PROBLEM: In the listing below, find every line with the string "enabled" and pull it out.

DATA PROVIDED:
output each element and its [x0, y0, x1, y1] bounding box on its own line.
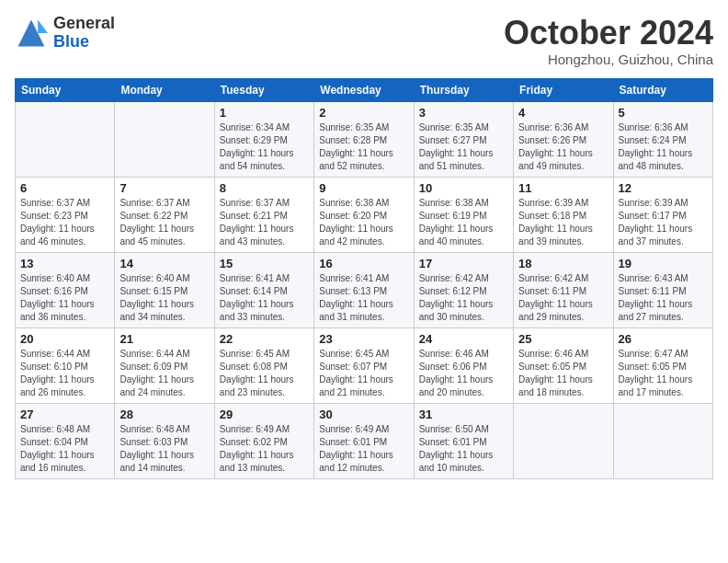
logo-general: General: [53, 15, 115, 33]
calendar-cell: [16, 101, 115, 177]
day-header-tuesday: Tuesday: [214, 78, 313, 101]
day-number: 23: [319, 332, 408, 346]
day-details: Sunrise: 6:44 AMSunset: 6:10 PMDaylight:…: [20, 348, 109, 399]
day-number: 9: [319, 181, 408, 195]
week-row-1: 1Sunrise: 6:34 AMSunset: 6:29 PMDaylight…: [16, 101, 713, 177]
day-details: Sunrise: 6:39 AMSunset: 6:17 PMDaylight:…: [619, 197, 708, 248]
calendar-cell: 20Sunrise: 6:44 AMSunset: 6:10 PMDayligh…: [16, 327, 115, 403]
week-row-2: 6Sunrise: 6:37 AMSunset: 6:23 PMDaylight…: [16, 177, 713, 252]
day-number: 5: [619, 106, 708, 120]
day-number: 25: [518, 332, 608, 346]
day-details: Sunrise: 6:46 AMSunset: 6:05 PMDaylight:…: [518, 348, 608, 399]
day-details: Sunrise: 6:42 AMSunset: 6:11 PMDaylight:…: [518, 272, 608, 324]
logo: General Blue: [15, 15, 115, 52]
calendar-cell: 13Sunrise: 6:40 AMSunset: 6:16 PMDayligh…: [16, 252, 115, 327]
day-header-saturday: Saturday: [613, 78, 712, 101]
svg-marker-1: [38, 19, 48, 32]
calendar-cell: 9Sunrise: 6:38 AMSunset: 6:20 PMDaylight…: [314, 177, 414, 252]
day-details: Sunrise: 6:35 AMSunset: 6:28 PMDaylight:…: [319, 121, 408, 173]
day-details: Sunrise: 6:47 AMSunset: 6:05 PMDaylight:…: [619, 348, 708, 399]
calendar-cell: 22Sunrise: 6:45 AMSunset: 6:08 PMDayligh…: [214, 327, 313, 403]
day-number: 21: [119, 332, 209, 346]
calendar-table: SundayMondayTuesdayWednesdayThursdayFrid…: [15, 78, 713, 479]
calendar-cell: 29Sunrise: 6:49 AMSunset: 6:02 PMDayligh…: [214, 403, 313, 478]
logo-blue: Blue: [53, 33, 115, 52]
day-details: Sunrise: 6:49 AMSunset: 6:02 PMDaylight:…: [220, 423, 309, 475]
day-details: Sunrise: 6:37 AMSunset: 6:22 PMDaylight:…: [119, 197, 209, 248]
calendar-header: SundayMondayTuesdayWednesdayThursdayFrid…: [16, 78, 713, 101]
day-number: 19: [619, 257, 708, 270]
calendar-cell: 28Sunrise: 6:48 AMSunset: 6:03 PMDayligh…: [115, 403, 214, 478]
calendar-body: 1Sunrise: 6:34 AMSunset: 6:29 PMDaylight…: [16, 101, 713, 478]
calendar-cell: [613, 403, 712, 478]
day-details: Sunrise: 6:43 AMSunset: 6:11 PMDaylight:…: [619, 272, 708, 324]
week-row-3: 13Sunrise: 6:40 AMSunset: 6:16 PMDayligh…: [16, 252, 713, 327]
day-details: Sunrise: 6:40 AMSunset: 6:16 PMDaylight:…: [20, 272, 109, 324]
day-number: 27: [20, 408, 109, 421]
calendar-cell: 12Sunrise: 6:39 AMSunset: 6:17 PMDayligh…: [613, 177, 712, 252]
day-number: 17: [419, 257, 508, 270]
day-header-monday: Monday: [115, 78, 214, 101]
day-number: 13: [20, 257, 109, 270]
day-number: 20: [20, 332, 109, 346]
day-details: Sunrise: 6:34 AMSunset: 6:29 PMDaylight:…: [220, 121, 309, 173]
day-header-wednesday: Wednesday: [314, 78, 414, 101]
day-details: Sunrise: 6:39 AMSunset: 6:18 PMDaylight:…: [518, 197, 608, 248]
day-number: 29: [220, 408, 309, 421]
day-number: 12: [619, 181, 708, 195]
logo-text: General Blue: [53, 15, 115, 52]
day-header-friday: Friday: [514, 78, 613, 101]
day-details: Sunrise: 6:45 AMSunset: 6:07 PMDaylight:…: [319, 348, 408, 399]
calendar-cell: 7Sunrise: 6:37 AMSunset: 6:22 PMDaylight…: [115, 177, 214, 252]
day-details: Sunrise: 6:41 AMSunset: 6:14 PMDaylight:…: [220, 272, 309, 324]
calendar-cell: 23Sunrise: 6:45 AMSunset: 6:07 PMDayligh…: [314, 327, 414, 403]
day-header-thursday: Thursday: [414, 78, 513, 101]
calendar-cell: 24Sunrise: 6:46 AMSunset: 6:06 PMDayligh…: [414, 327, 513, 403]
header-row: SundayMondayTuesdayWednesdayThursdayFrid…: [16, 78, 713, 101]
day-details: Sunrise: 6:40 AMSunset: 6:15 PMDaylight:…: [119, 272, 209, 324]
calendar-cell: 14Sunrise: 6:40 AMSunset: 6:15 PMDayligh…: [115, 252, 214, 327]
calendar-cell: 18Sunrise: 6:42 AMSunset: 6:11 PMDayligh…: [514, 252, 613, 327]
day-details: Sunrise: 6:37 AMSunset: 6:21 PMDaylight:…: [220, 197, 309, 248]
location-subtitle: Hongzhou, Guizhou, China: [504, 52, 713, 67]
day-number: 11: [518, 181, 608, 195]
day-number: 14: [119, 257, 209, 270]
day-details: Sunrise: 6:44 AMSunset: 6:09 PMDaylight:…: [119, 348, 209, 399]
day-details: Sunrise: 6:48 AMSunset: 6:04 PMDaylight:…: [20, 423, 109, 475]
day-details: Sunrise: 6:41 AMSunset: 6:13 PMDaylight:…: [319, 272, 408, 324]
day-details: Sunrise: 6:38 AMSunset: 6:19 PMDaylight:…: [419, 197, 508, 248]
day-number: 10: [419, 181, 508, 195]
calendar-cell: 1Sunrise: 6:34 AMSunset: 6:29 PMDaylight…: [214, 101, 313, 177]
calendar-cell: 16Sunrise: 6:41 AMSunset: 6:13 PMDayligh…: [314, 252, 414, 327]
calendar-cell: [115, 101, 214, 177]
day-details: Sunrise: 6:38 AMSunset: 6:20 PMDaylight:…: [319, 197, 408, 248]
day-number: 24: [419, 332, 508, 346]
calendar-cell: 27Sunrise: 6:48 AMSunset: 6:04 PMDayligh…: [16, 403, 115, 478]
day-number: 15: [220, 257, 309, 270]
calendar-cell: 26Sunrise: 6:47 AMSunset: 6:05 PMDayligh…: [613, 327, 712, 403]
month-title: October 2024: [504, 15, 713, 52]
day-number: 2: [319, 106, 408, 120]
week-row-4: 20Sunrise: 6:44 AMSunset: 6:10 PMDayligh…: [16, 327, 713, 403]
calendar-cell: 2Sunrise: 6:35 AMSunset: 6:28 PMDaylight…: [314, 101, 414, 177]
day-details: Sunrise: 6:36 AMSunset: 6:24 PMDaylight:…: [619, 121, 708, 173]
day-details: Sunrise: 6:42 AMSunset: 6:12 PMDaylight:…: [419, 272, 508, 324]
day-details: Sunrise: 6:49 AMSunset: 6:01 PMDaylight:…: [319, 423, 408, 475]
day-number: 4: [518, 106, 608, 120]
calendar-cell: 10Sunrise: 6:38 AMSunset: 6:19 PMDayligh…: [414, 177, 513, 252]
day-number: 8: [220, 181, 309, 195]
day-number: 18: [518, 257, 608, 270]
week-row-5: 27Sunrise: 6:48 AMSunset: 6:04 PMDayligh…: [16, 403, 713, 478]
day-details: Sunrise: 6:36 AMSunset: 6:26 PMDaylight:…: [518, 121, 608, 173]
calendar-cell: 8Sunrise: 6:37 AMSunset: 6:21 PMDaylight…: [214, 177, 313, 252]
day-number: 30: [319, 408, 408, 421]
calendar-cell: 17Sunrise: 6:42 AMSunset: 6:12 PMDayligh…: [414, 252, 513, 327]
day-header-sunday: Sunday: [16, 78, 115, 101]
day-number: 26: [619, 332, 708, 346]
page-header: General Blue October 2024 Hongzhou, Guiz…: [15, 15, 713, 67]
day-number: 16: [319, 257, 408, 270]
calendar-cell: 21Sunrise: 6:44 AMSunset: 6:09 PMDayligh…: [115, 327, 214, 403]
day-number: 28: [119, 408, 209, 421]
logo-icon: [15, 17, 48, 50]
day-number: 3: [419, 106, 508, 120]
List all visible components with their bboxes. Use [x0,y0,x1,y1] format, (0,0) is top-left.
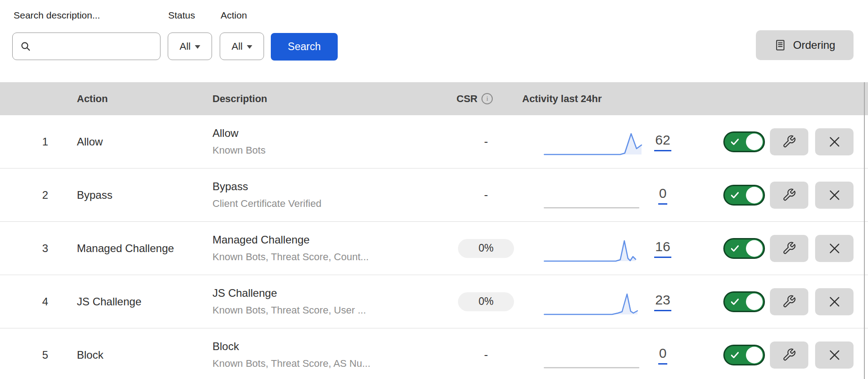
column-header-csr: CSR i [441,82,509,115]
rule-enabled-toggle[interactable] [723,131,765,152]
rule-action: Managed Challenge [77,222,208,275]
edit-rule-button[interactable] [770,342,808,369]
activity-count-cell: 0 [648,168,678,221]
rule-description-criteria: Known Bots [212,145,448,156]
toggle-knob [746,293,763,310]
edit-rule-button[interactable] [770,235,808,262]
action-dropdown-value: All [231,41,242,52]
ordering-button[interactable]: Ordering [756,30,854,60]
rule-description: Bypass Client Certificate Verified [212,168,448,221]
rule-description: JS Challenge Known Bots, Threat Score, U… [212,275,448,328]
rule-priority: 2 [14,168,77,221]
table-row: 1 Allow Allow Known Bots - 62 [0,115,868,168]
column-header-description: Description [212,82,267,115]
csr-cell: - [454,115,518,168]
rule-description-criteria: Known Bots, Threat Score, Count... [212,252,448,262]
toggle-cell [723,238,765,259]
activity-count-cell: 62 [648,115,678,168]
activity-sparkline [544,344,642,370]
edit-rule-button[interactable] [770,288,808,315]
info-icon[interactable]: i [481,93,493,104]
search-box [12,33,160,60]
column-header-activity: Activity last 24hr [522,82,602,115]
wrench-icon [782,241,796,255]
csr-cell: - [454,328,518,379]
rule-enabled-toggle[interactable] [723,345,765,365]
rule-description-title: Block [212,341,448,352]
rule-action: Allow [77,115,208,168]
rule-description-criteria: Known Bots, Threat Score, AS Nu... [212,358,448,369]
status-dropdown-value: All [179,41,190,52]
close-icon [827,135,842,149]
wrench-icon [782,348,796,362]
rule-description: Managed Challenge Known Bots, Threat Sco… [212,222,448,275]
rule-priority: 3 [14,222,77,275]
rule-description: Allow Known Bots [212,115,448,168]
activity-count-link[interactable]: 62 [654,132,671,151]
rule-description-criteria: Client Certificate Verified [212,198,448,209]
csr-badge: 0% [458,239,514,258]
check-icon [731,352,739,358]
table-row: 2 Bypass Bypass Client Certificate Verif… [0,168,868,222]
csr-value: - [484,135,488,149]
ordering-button-label: Ordering [793,39,835,51]
delete-rule-button[interactable] [815,235,854,262]
firewall-rules-page: Search description... Status Action All … [0,0,868,379]
activity-count-cell: 0 [648,328,678,379]
activity-count-cell: 16 [648,222,678,275]
check-icon [731,139,739,145]
rule-enabled-toggle[interactable] [723,238,765,259]
activity-count-cell: 23 [648,275,678,328]
activity-count-link[interactable]: 0 [658,186,668,205]
chevron-down-icon [195,45,200,49]
table-body: 1 Allow Allow Known Bots - 62 [0,115,868,379]
delete-rule-button[interactable] [815,342,854,369]
wrench-icon [782,295,796,309]
activity-count-link[interactable]: 0 [658,346,668,365]
csr-value: - [484,188,488,202]
activity-sparkline [544,291,642,316]
rule-enabled-toggle[interactable] [723,291,765,312]
toggle-cell [723,131,765,152]
wrench-icon [782,188,796,202]
rule-description-title: Managed Challenge [212,234,448,246]
rule-description: Block Known Bots, Threat Score, AS Nu... [212,328,448,379]
table-row: 3 Managed Challenge Managed Challenge Kn… [0,222,868,275]
rule-description-title: Bypass [212,181,448,192]
search-input[interactable] [36,37,166,56]
delete-rule-button[interactable] [815,128,854,155]
activity-sparkline [544,238,642,263]
toggle-cell [723,185,765,206]
right-edge-divider [864,82,865,379]
rule-enabled-toggle[interactable] [723,185,765,206]
edit-rule-button[interactable] [770,128,808,155]
rule-priority: 1 [14,115,77,168]
csr-value: - [484,348,488,362]
search-icon [20,41,32,52]
csr-cell: - [454,168,518,221]
edit-rule-button[interactable] [770,182,808,209]
csr-header-label: CSR [457,93,477,105]
action-dropdown[interactable]: All [220,33,264,60]
rule-description-title: Allow [212,127,448,139]
check-icon [731,192,739,198]
delete-rule-button[interactable] [815,288,854,315]
status-dropdown[interactable]: All [168,33,212,60]
close-icon [827,188,842,202]
activity-count-link[interactable]: 23 [654,292,671,311]
toggle-knob [746,187,763,203]
csr-cell: 0% [454,275,518,328]
search-button[interactable]: Search [271,33,338,61]
rule-action: Bypass [77,168,208,221]
rule-action: Block [77,328,208,379]
table-row: 5 Block Block Known Bots, Threat Score, … [0,328,868,379]
toggle-cell [723,291,765,312]
close-icon [827,295,842,309]
wrench-icon [782,135,796,149]
delete-rule-button[interactable] [815,182,854,209]
csr-badge: 0% [458,292,514,311]
table-header: Action Description CSR i Activity last 2… [0,82,868,115]
table-row: 4 JS Challenge JS Challenge Known Bots, … [0,275,868,328]
status-label: Status [168,10,195,21]
activity-count-link[interactable]: 16 [654,239,671,258]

SOLUTION TO THIS EXERCISE:
rule-enabled-toggle[interactable] [723,131,765,152]
rule-enabled-toggle[interactable] [723,345,765,365]
rule-enabled-toggle[interactable] [723,238,765,259]
rule-enabled-toggle[interactable] [723,291,765,312]
rule-enabled-toggle[interactable] [723,185,765,206]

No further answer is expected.